Танский монах сильно встревожился.

– Какого же еще оборотня ты вздумал изловить? – с неподдельным ужасом спросил он.

– В этом монастыре завелся хищный оборотень, – спокойно ответил Сунь У‑кун, – вот я и решил избавить от него здешних монахов.

– Брат мой! – укоризненно произнес Танский монах. – Как можешь ты помышлять о поимке оборотня, если я не совсем еще оправился от болезни? А вдруг у этого оборотня чары окажутся сильнее твоих, и ты его не одолеешь, тогда мне останется лишь погибнуть, не так ли?

– Плохо ты обо мне думаешь! – рассердился Сунь У‑кун. – До сих пор я на всем пути всегда одерживал верх над злыми духами‑оборотнями. Видел ли ты хоть раз, чтобы я потерпел поражение? Стоит мне лишь приложить руки, как я сразу же выхожу победителем!

Но Танский монах продолжал отговаривать его.

– Брат мой! – умолял он. – Вспомни мудрое изречение: «Коль случай есть, ты бедным помощь окажи, а где пощады просят – пощади! Все лучше сердцем управлять, чем волю дать ему!
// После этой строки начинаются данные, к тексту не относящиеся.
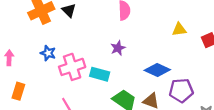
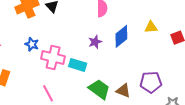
pink cross: (72, 67) -> (53, 57), turned 30
blue diamond: (157, 70) -> (121, 36), moved, turned -65

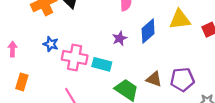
yellow triangle: (151, 27) -> (180, 19), size x1.5
brown triangle: (123, 91) -> (154, 79), moved

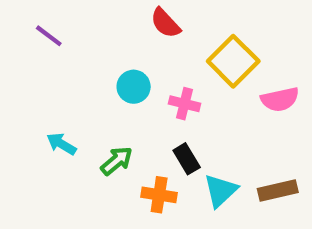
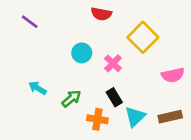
red semicircle: (165, 23) -> (101, 14), turned -36
pink semicircle: (280, 99) -> (173, 75), moved
pink cross: (184, 104) -> (113, 63), turned 30

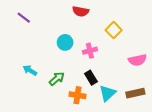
yellow square: (143, 37) -> (114, 30), size x0.7
pink cross: (113, 63) -> (90, 51), turned 32

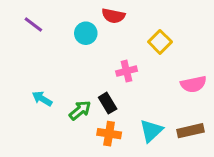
cyan circle: (65, 42) -> (86, 33), moved
black rectangle: (91, 78) -> (108, 103), moved

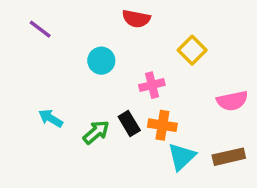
cyan circle: (86, 33) -> (101, 61), moved
orange cross: (109, 134) -> (162, 125), moved

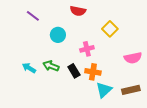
purple line: (40, 29) -> (33, 16), moved
green arrow: (96, 132) -> (51, 66), moved, turned -119

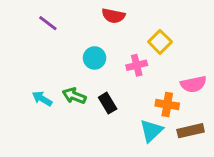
cyan circle: (58, 35) -> (95, 58), moved
pink cross: (87, 49) -> (137, 65), moved
orange cross: (93, 72) -> (167, 105), moved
Чем в спор пускаться злобный, достойнее сдержаться!».

Великий Мудрец, видя, что Танский монах всячески отговаривает его от намерения покорить злого оборотня, рассказал ему всю правду.

– Наставник! Вот что я скажу тебе. Оборотень поселился в монастыре и пожирает людей!

– Кого же он сожрал? – упавшим голосом спросил Танский монах, испугавшись не на шутку.

– Мы находимся здесь всего три дня, а за это время он сожрал уже шестерых послушников.

– Какой ужас! – содрогнулся Танский монах. – Недаром говорят: «Когда заяц помирает, даже лисица горюет!». А уж если животные горюют друг о друге, то людям само небо велело сокрушаться о погибших! Этот оборотень пожирает монахов. А я ведь тоже монах. Ладно, отпускаю тебя, только смотри будь осторожен!

– Об этом говорить не стоит! – обрадовался Сунь У‑кун. – Мне бы только добраться до этого оборотня, – я с ним разделаюсь!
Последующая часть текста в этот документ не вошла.